The Hungarians are likely to have interacted with numerous Turkic tribes during this time, as their preestablishment history is linked to the history of Inner Asia. However, in this study, the Turkish interaction of the
Proto-Hungarians, which can be proven through linguistic facts and historical sources, is emphasized. On this
occasion, it is also aimed to summarize the early history of Turkish-Hungarian relations.
Köklü bir tarihsel geçmişi olan Macarların tarih boyunca çeşitli kavimlerle, özellikle de Türk kavimleriyle
sıkı ve aynı zamanda yoğun bir ilişkisinin olduğu yadsınamaz bir gerçektir. Macarlar bağımsız bir şekilde tarih
sahnesine çıkmadan önce Ural kavimleriyle ortak bir geçmişi paylaşmıştır. Zaman içinde Ural kavimleriyle
aralarındaki bağın kopmasının ardından Macarlar dilsel ve etnik açıdan bağımsız gelişme göstermiş ve Macar
kadim tarihi (magyar őstörténet) olarak adlandırılan dönem oluşmaya başlamıştır.
Macar kadim tarihi, Türk-Macar ilişkileri açısından son derece önemli bir dönem olup Macarların çeşitli
Türk kavimleriyle olan erken dönem ilişkilerinin temelleri bu dönemde atılmış ve bu ilişki günümüze kadar devam
etmiştir.
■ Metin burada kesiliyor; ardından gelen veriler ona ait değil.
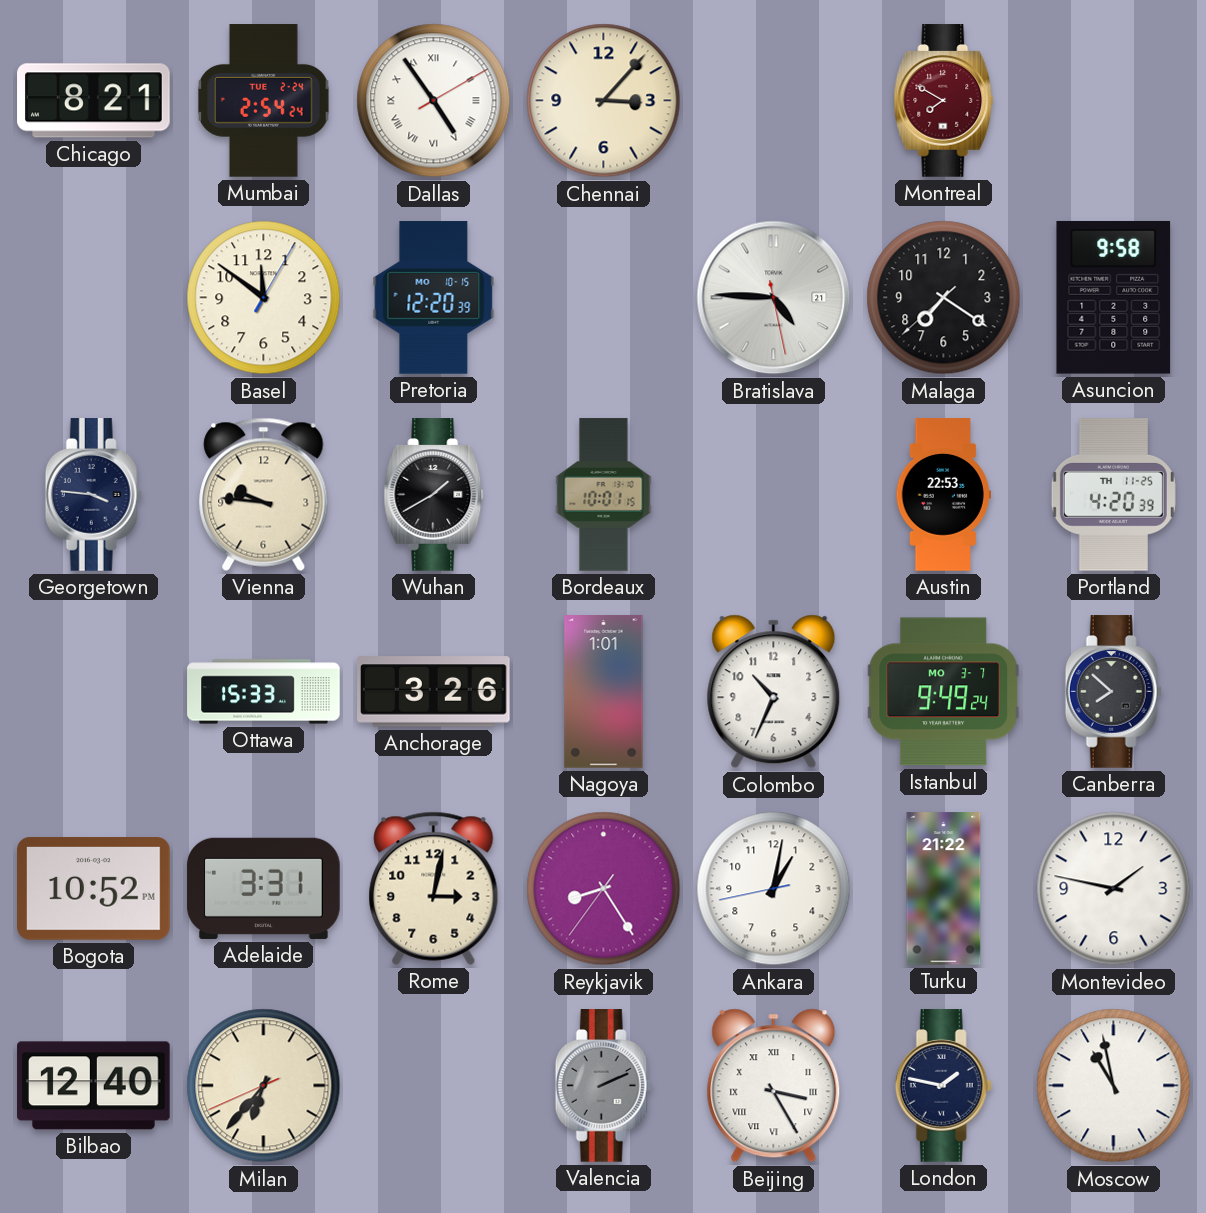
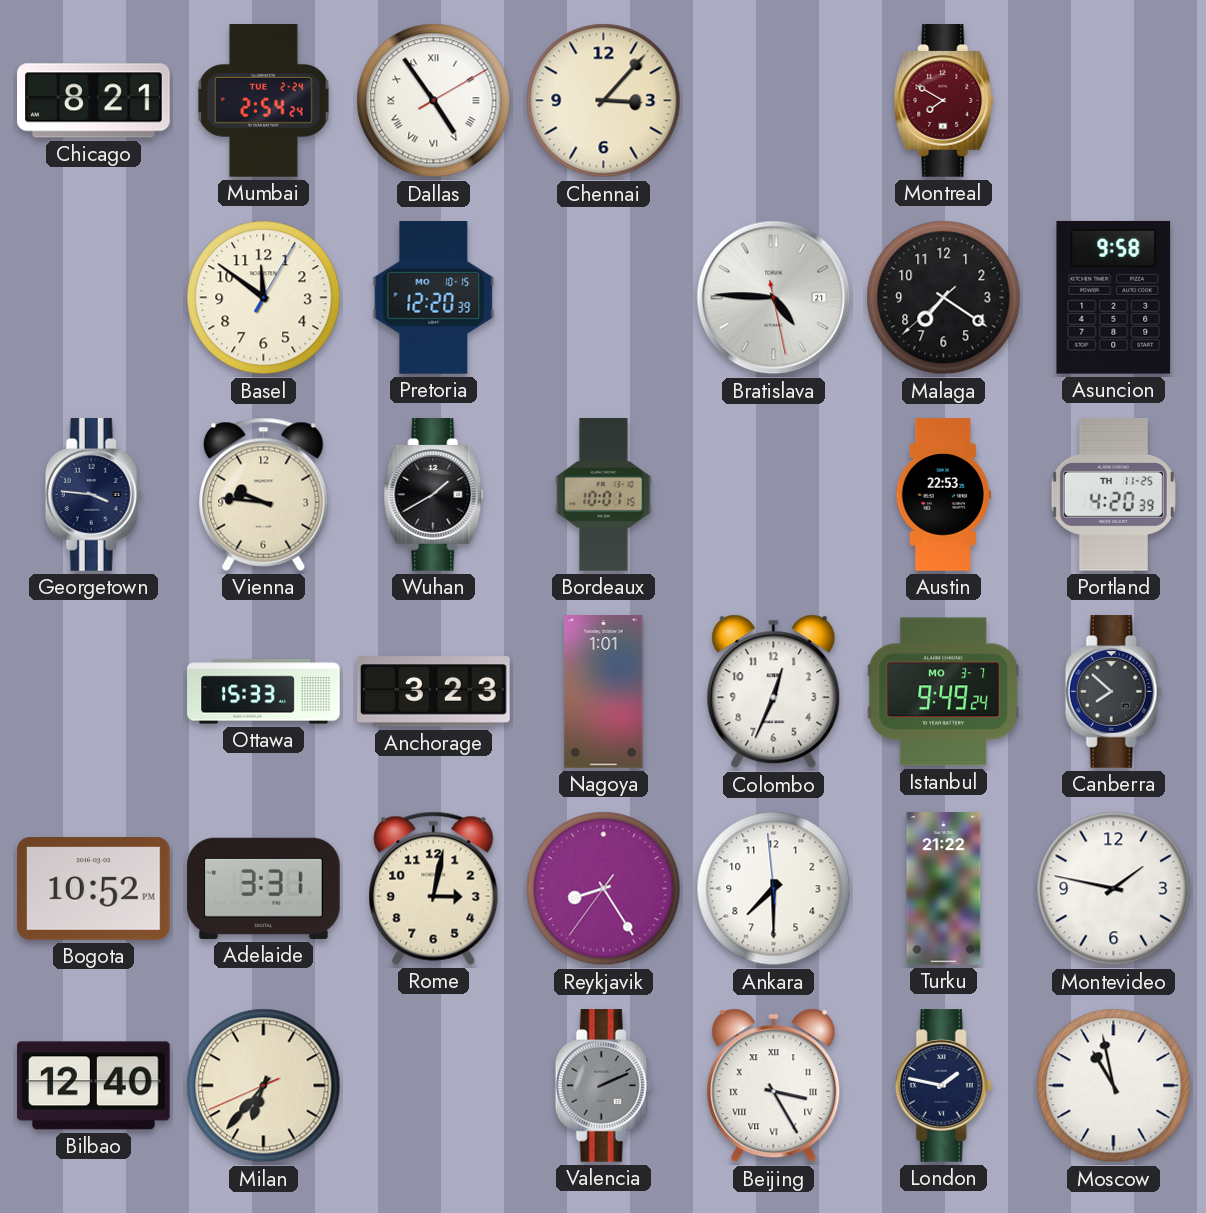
Anchorage: 3:26 -> 3:23
Colombo: 10:34 -> 12:34
Ankara: 1:01 -> 7:29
Bu dönem ilişkilerinin tarihi V. yüzyıla dayandırılmakta ve IX. yüzyılda Macarların bugünkü yurtları
olan Karpat Havzası’na yerleşmesine kadar devam etmektedir. Yaklaşık beş yüz yıl süren bu süreç içinde Macarlar
Türk kavimlerinin hâkimiyeti altında veya komşuluğunda yaşayarak Türklerle çok sık temasta bulunmuşlardır.
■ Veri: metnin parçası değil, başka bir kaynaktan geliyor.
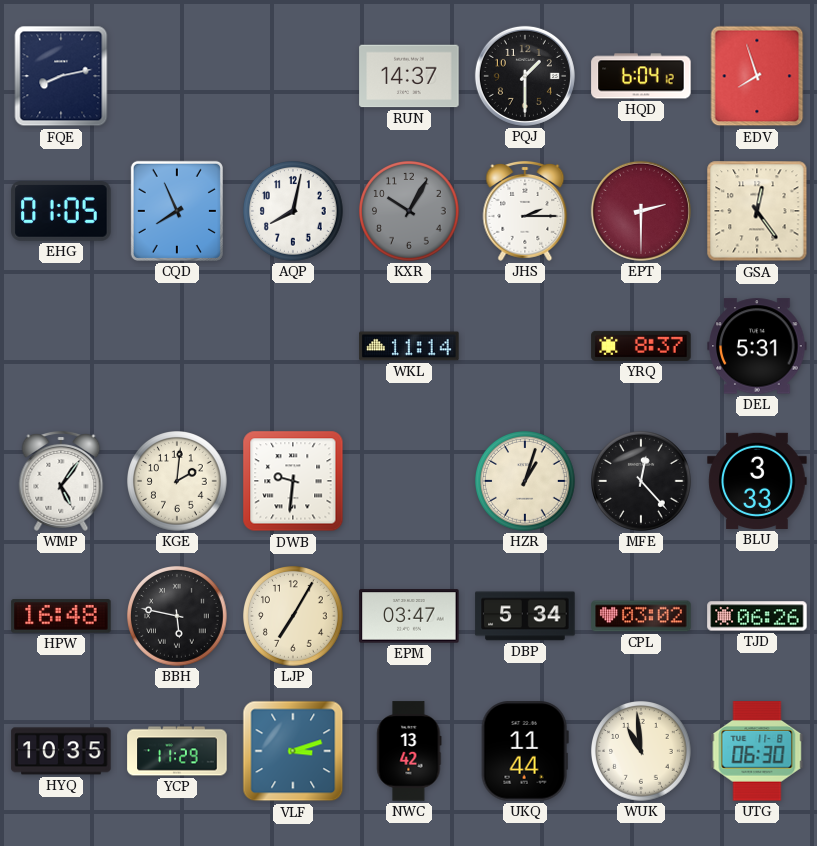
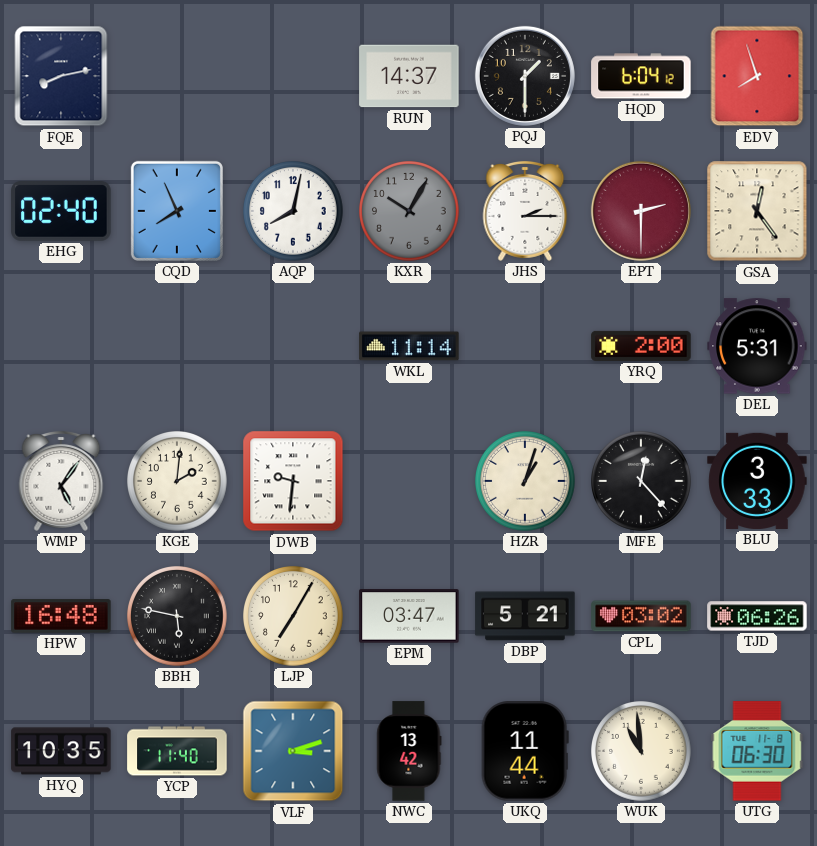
EHG: 01:05 -> 02:40
YRQ: 8:37 -> 2:00
DBP: 5:34 -> 5:21
YCP: 11:29 -> 11:40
Macarların bu erken Orta Çağ Dönemi’ni basit ve kesin ifadelerle anlatmak zor olsa da eldeki veriler Türk-Macar
tarihî ilişkilerinin boyutunu ortaya koyacak düzeydedir.
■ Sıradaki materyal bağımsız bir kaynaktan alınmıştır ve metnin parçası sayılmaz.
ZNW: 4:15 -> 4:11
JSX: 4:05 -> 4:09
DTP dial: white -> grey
Macar kadim tarihi olarak adlandırılan bu dönemin aydınlatılmasında Macar dilinin erken dönem yabancı
yazılı kaynakları önemli bir yer teşkil etmektedir. Son dönemde yapılan çalışmalar bu alana önemli katkılar
sağlamakla birlikte erken dönem yabancı yazılı kaynaklar bu çalışmalara temel oluşturması ve Macar kadim tarihi
meselesine ışık tutması bakımından büyük bir önem arz etmektedir. Bu dönemin aydınlatılmasında başta Arapça,
Farsça, Yunanca (Bizans) yazılmış kaynaklar olmak üzere pek çok yabancı kaynak referans olmakta ve bu
kaynaklarda Macarlar Türk kavimleriyle özdeşleştirilmektedir. Kadim Macarlar ilk olarak Buharalı bilim insanı
ve aynı zamanda devlet yönetiminde söz sahibi olan Ceyhânî’nin (ö. 330/942) X. yüzyılın başlarında kaleme aldığı
coğrafya eserinde ortaya çıkmakta ve söz konusu eseri temel alarak oluşturulan daha sonraki Arapça ve Farsça
yazılmış kayıtlarda çoğunlukla kendi Etnonimleriyle (Macar) ya da başka Türk kavimlerinin adlarıyla
adlandırılmaktadır. Daha sonra X. yüzyılda kaleme alınan Yunanca (Bizans) kaynaklarda ise Türk adıyla
anılmaktadır. Bu çalışmada çoğunlukla kadim Macarlar hakkında somut ve doğrudan veriler sunularak döneme
tanıklık eden bu ana kayıtlar temel alınmaktadır. Söz konusu yabancı kayıtları temel alarak oluşturulan Macar
kadim tarihi araştırmaları ve Macar literatürü de bu çalışmanın bir diğer kaynak malzemesini oluşturmaktadır.
Macarların, yurt tutuş öncesi dönemi tarihi İç Asya tarihiyle bağlantılı olduğu için bu süre zarfında çok sayıda
Türk kavmiyle etkileşime geçmesi kuvvetle muhtemeldir. Fakat bu çalışmada kadim Macarların gerek dilsel
olgular gerekse tarihî kayıtlar aracılığıyla kanıtlanabilen Türk etkileşimi üzerinde durulmuştur. Bu vesileyle TürkMacar ilişkilerinin erken dönem tarihinin özetlenmesi de amaçlanmıştır.